Pray.Get Well Soon. For Your Own Sanity.

Sunday, 16 September 2012

crushing crush crushes

This whole business of stalking people on Fb is tiring. First you stalk them, then you add them and then you've to make the first attempt to ping them. The ten seconds in which your crush contemplates about typing a reply, is the worst ten seconds of your day 'cause seemingly your shallow self-esteem depends on it. Oh wait, self-esteem did you say? You lost it way back when you send that friend request. Obviously he knows you've taken effort to find his unusual name on Fb, and if it wasn't that obvious you made it axiomatic by saying 'Hey, Whats Up?' We both know we are not on hey, what's up terms anyway.


So, after casual replies in which it seems I've been typing essays and he giving one-liner responses - the crush leaves (the excuse seems acceptable or I'm forcing my mind to believe so.) But when he does come back online again, do I reply and kill the leftover minuscule self-esteem groping for survival or behave as if it doesn't matter and waste my hours thinking about what if/ why is he/ should I have sort of redundant thoughts.

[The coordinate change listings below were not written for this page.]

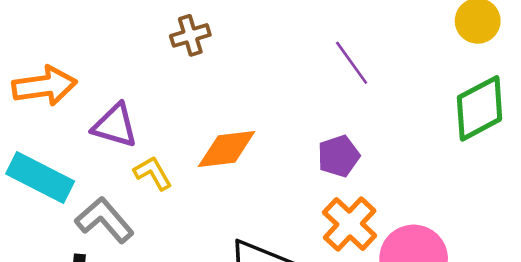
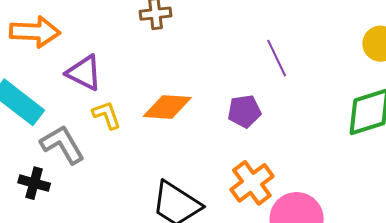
purple pentagon: (339, 156) -> (244, 111), moved

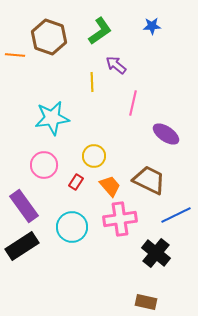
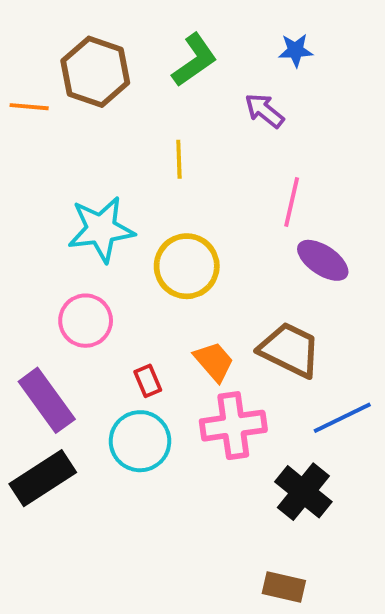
purple arrow: (116, 65) -> (264, 111), moved
pink line: (133, 103) -> (292, 202), moved
yellow circle: (94, 156) -> (187, 266), moved, size x1.4
red rectangle: (76, 182) -> (148, 381), moved, turned -56

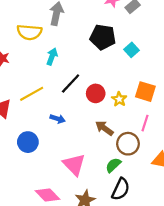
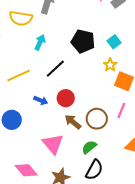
black pentagon: (103, 37) -> (83, 41), moved
red circle: (96, 93) -> (66, 98), moved
yellow star: (119, 99) -> (110, 65), moved
brown arrow: (104, 128) -> (73, 122), moved
brown circle: (128, 144) -> (97, 119), moved

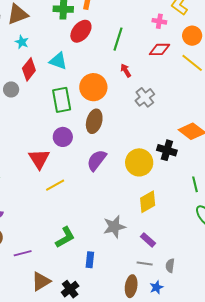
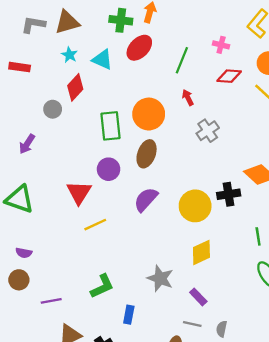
pink cross: (159, 21) -> (221, 45), moved
cyan triangle: (58, 61) -> (102, 60), moved
black cross: (167, 150) -> (229, 194), turned -30
gray star: (114, 227) -> (160, 278), turned 30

I read a quote once which said about giving things a try; about getting over a crush once you know him better.  All I am doing is putting theory into practice. If I know him better and he no longer remains my crush, will consider the mission successful ; otherwise will have the episodic traumas in which my crush will walk all over me like I usually walk over those who are crushing over me. Don't bring Karma into picture; it has got nothing to do with it.

Saturday, 15 September 2012

no tomorrow

There are a lot of orgasmic things in life, most beautiful of them for me is music. It's not when you're walking towards your lecture, wearing your earphones - not sure if you're listening to music or avoiding people - some random thoughts clouding your head. It can never in that moment, because you're too engrossed in this gameplay of meeting, colliding, escaping. It happens when you're not conscious about your awkward leg position, your dry as straw hair, or the fact that you're clueless about your future. But like most of the things in life, it comes with an expiry period. Too bad if you missed the moment trying to preserve it - writing about it, blogging, texting, shouting it aloud -  it's okay 'cause you have had too many such fleeting moments of passing joy.

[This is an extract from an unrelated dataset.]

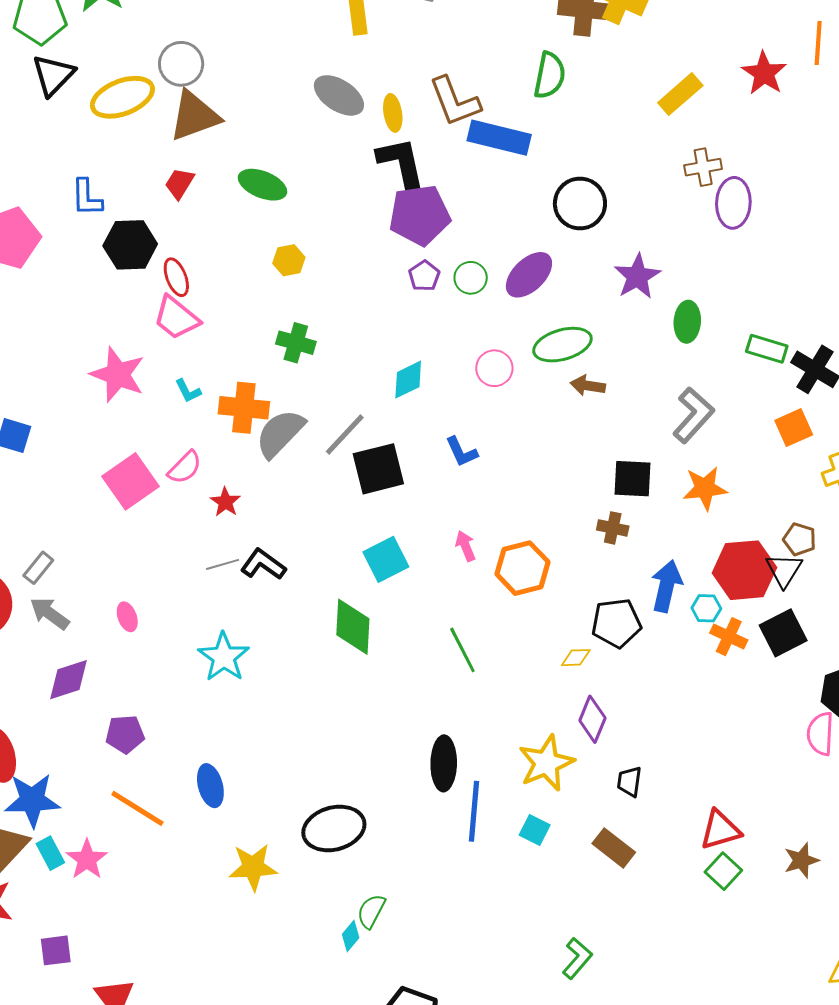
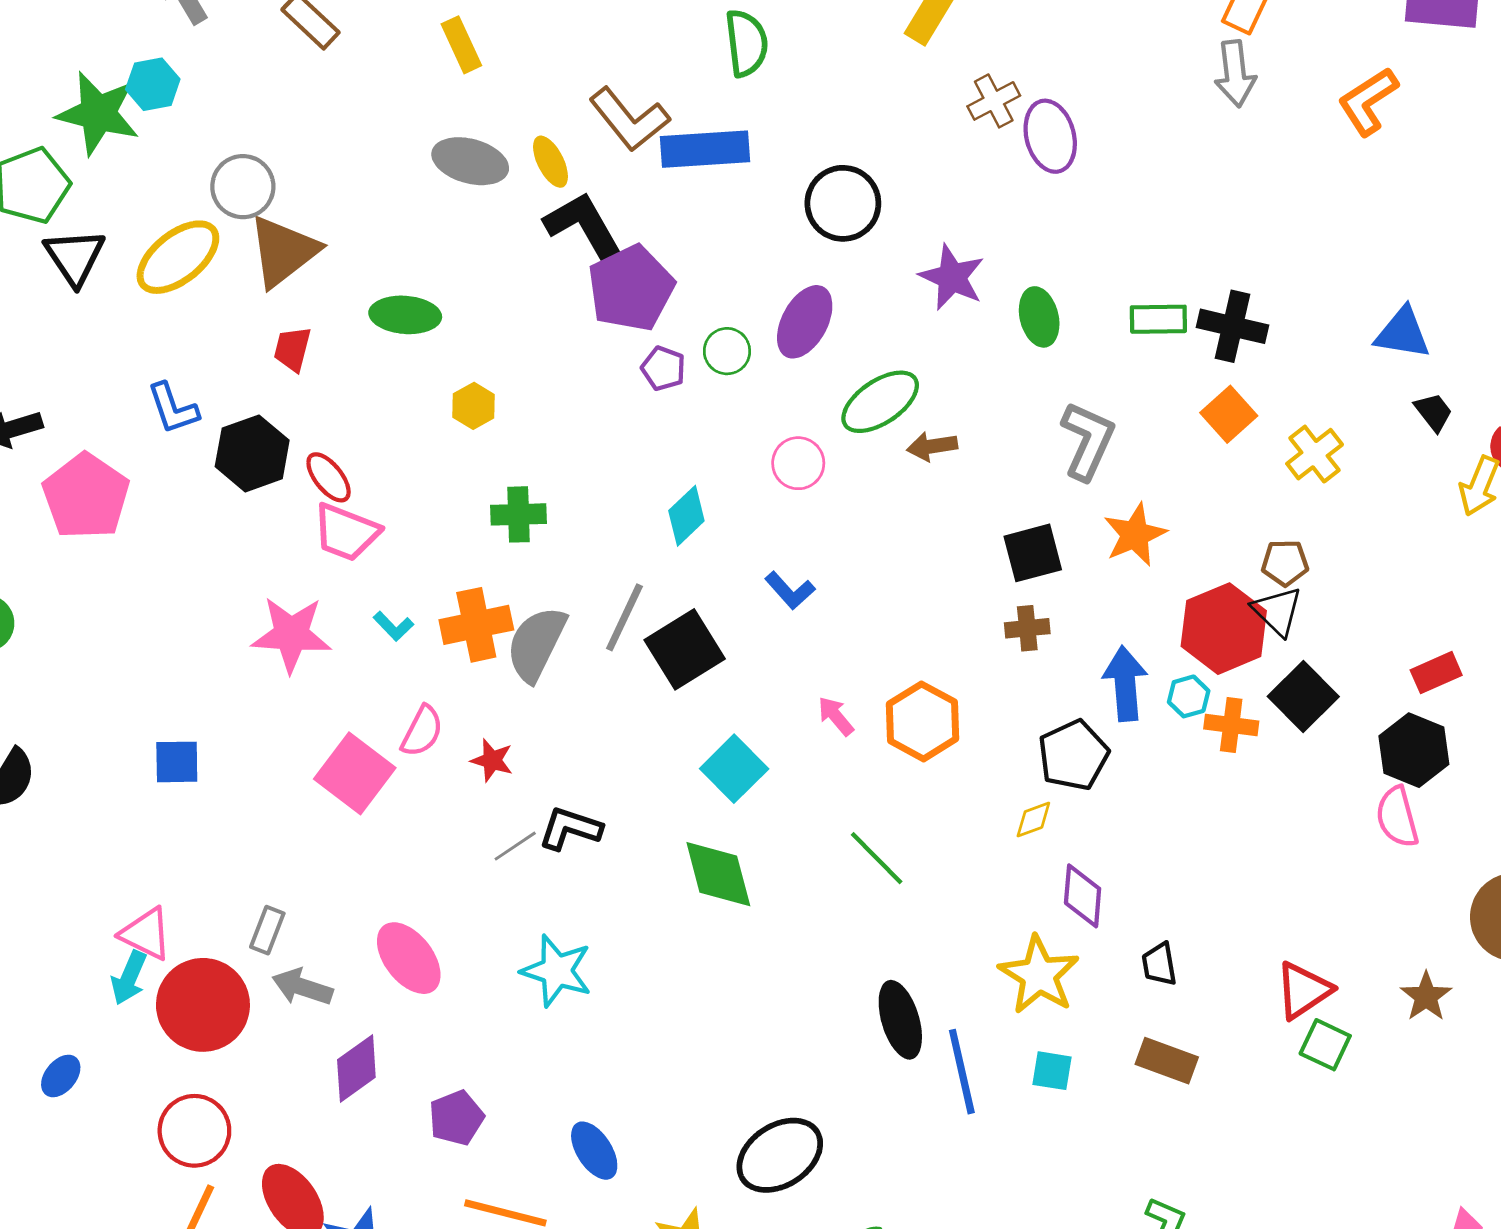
pink ellipse: (127, 617) -> (409, 958), size x1.8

I missed my moment of joy when I was reading a mail. It's like a continuous reminder of how self-centered I am. How this person, let's call him X, mails me everyday telling me about his daily routine, the tiniest details that made his day special and wishes me good luck for future, leaving a note with every mail to talk to him whenever I feel like. Story of an unrequited love - he, the chivalrous hero; me, the cold-heartless narcissist. I can pretend to be in love, but it's too much effort. And I feel I am getting old now, I get tired with all the pretension, already in this crowded city, there's hardly a place to breathe. X lives with the hope that in future, we both will be together, when finally I'd get tired with the world and open my eyes for the first time - as dramatic as it sounds - and realize what a fool I've been all my life. That's not going to happen. Decisions - good or bad that I make, are mine to worry about. And we both can do with less drama in our life. This will continue for few more days and then you're going to hate me eventually. If not hate, then be indifferent. All I am saying is, don't make me wait for months for that to happen. Cut to the chase and we both will do fine. Will Breathe.



Hello, there.

The first post like first of everything has a little bit of excitement and a fear that it's going to be old, a routine soon. Do I want to escape that monotonous, banal state of mind? Instinctively, yes - logically, no. 

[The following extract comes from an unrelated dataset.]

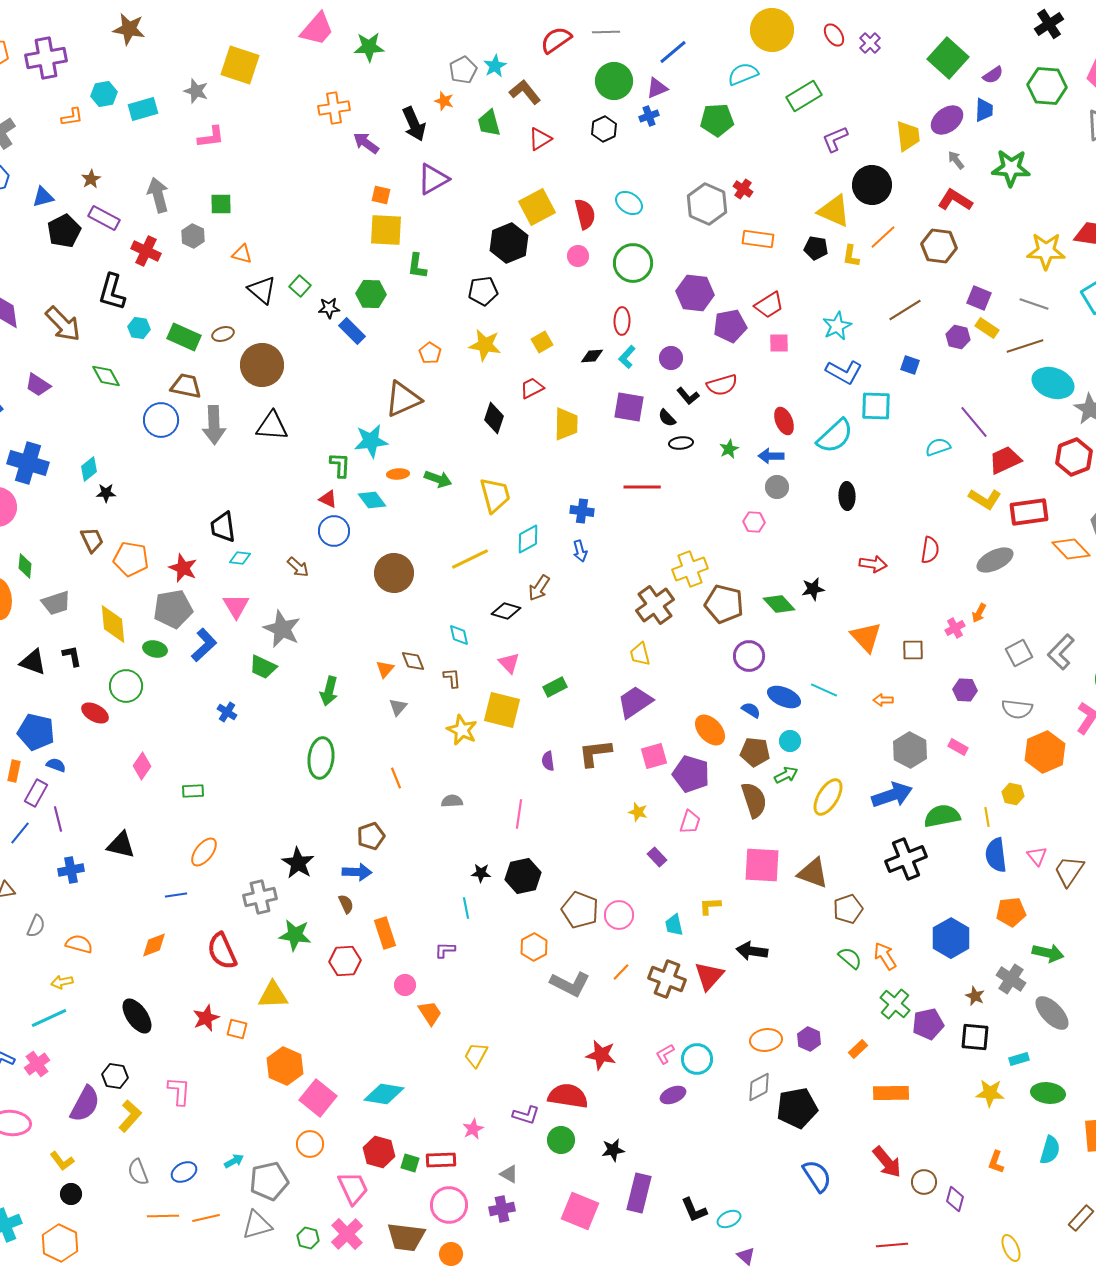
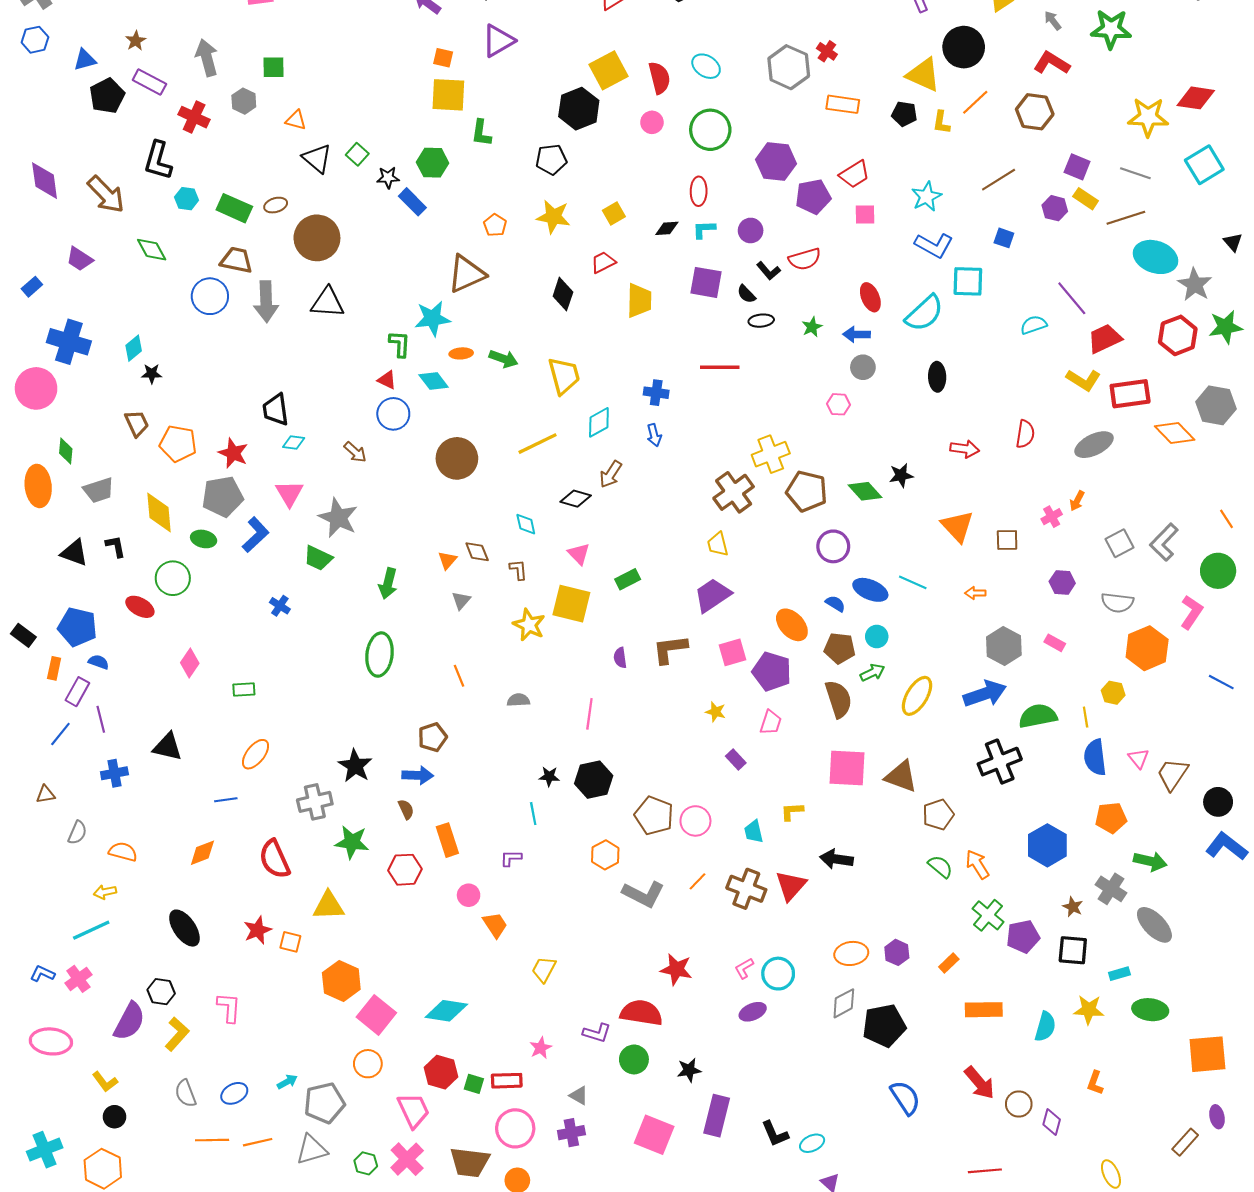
cyan L-shape: (627, 357) -> (704, 229), turned 45
cyan semicircle: (1050, 1150) -> (1045, 1027), moved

I have often enjoyed the first's. Except my first kiss with a girl (I'm a fantabulous kisser but it's the girl whom I'm indifferent towards. Few drinks and I'm a gonner.) and my first time (again, alcohol does me no good). It's more of a whine then regret. I hope a blog would do me less harm. 


I plan to speak few of my thoughts here. The ones I wouldn't usually share with anyone. Being anonymous is bliss 'til you remain so.


Make love, safely -with War, you can take chances.